Start of SOURCE MATERIAL

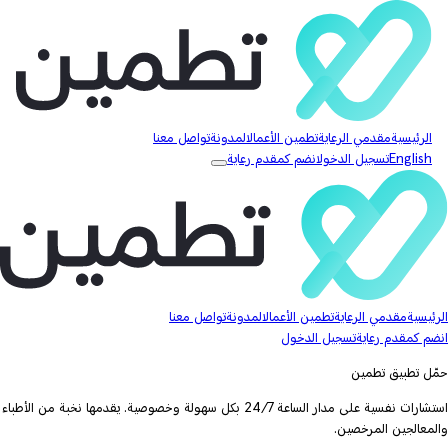
الرئيسية
مقدمي الرعاية
تطمين الأعمال
المدونة
تواصل معنا
English
تسجيل الدخول
انضم كمقدم رعاية
الرئيسية
مقدمي الرعاية
تطمين الأعمال
المدونة
تواصل معنا
انضم كمقدم رعاية
تسجيل الدخول
حمّل تطبيق تطمين
استشارات نفسية على مدار الساعة 24/7 بكل سهولة وخصوصية. يقدمها نخبة من الأطباء
والمعالجين المرخصين.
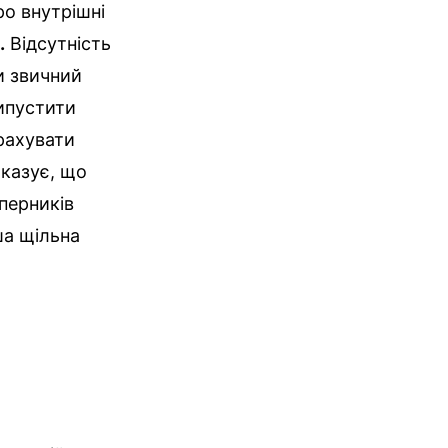
ро внутрішні
.
Відсутність
и звичний
ипустити
рахувати
оказує, що
перників
ша щільна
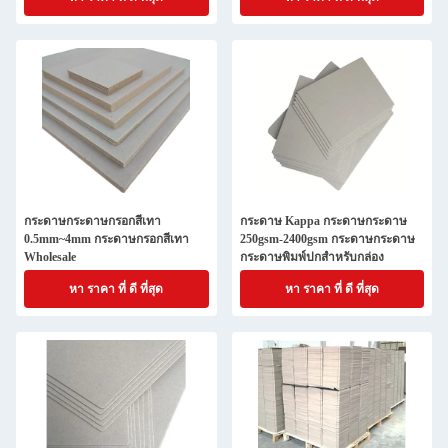
กระดาษกระดาษกรอกสีเทา
กระดาษ Kappa กระดาษกระดาษ
0.5mm~4mm กระดาษกรอกสีเทา
250gsm-2400gsm กระดาษกระดาษ
Wholesale
กระดาษพิมพ์ปกสําหรับกล่อง
หา ราคา ที่ ดี ที่สุด
หา ราคา ที่ ดี ที่สุด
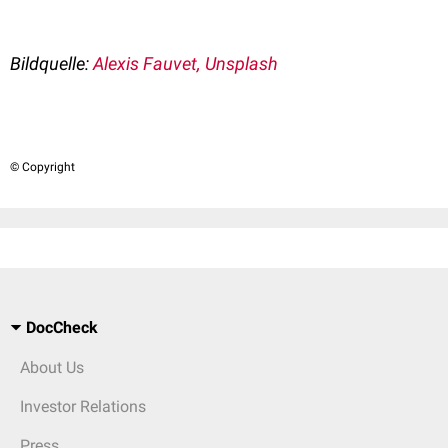
Bildquelle:
Alexis Fauvet, Unsplash
© Copyright
DocCheck
About Us
Investor Relations
Press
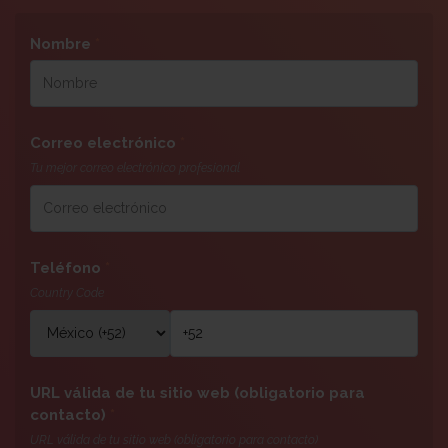
Nombre
*
Correo electrónico
*
Tu mejor correo electrónico profesional
Teléfono
*
Country Code
URL válida de tu sitio web (obligatorio para
contacto)
*
URL válida de tu sitio web (obligatorio para contacto)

End of SOURCE MATERIAL

**WHAT THE EXERCISE ASKS**
Starting at the line that holds "Country Code", set down each line exactly through the last line of the records above, and no others.

**RESPONSE TO THIS TASK**
Country Code
URL válida de tu sitio web (obligatorio para
contacto)
*
URL válida de tu sitio web (obligatorio para contacto)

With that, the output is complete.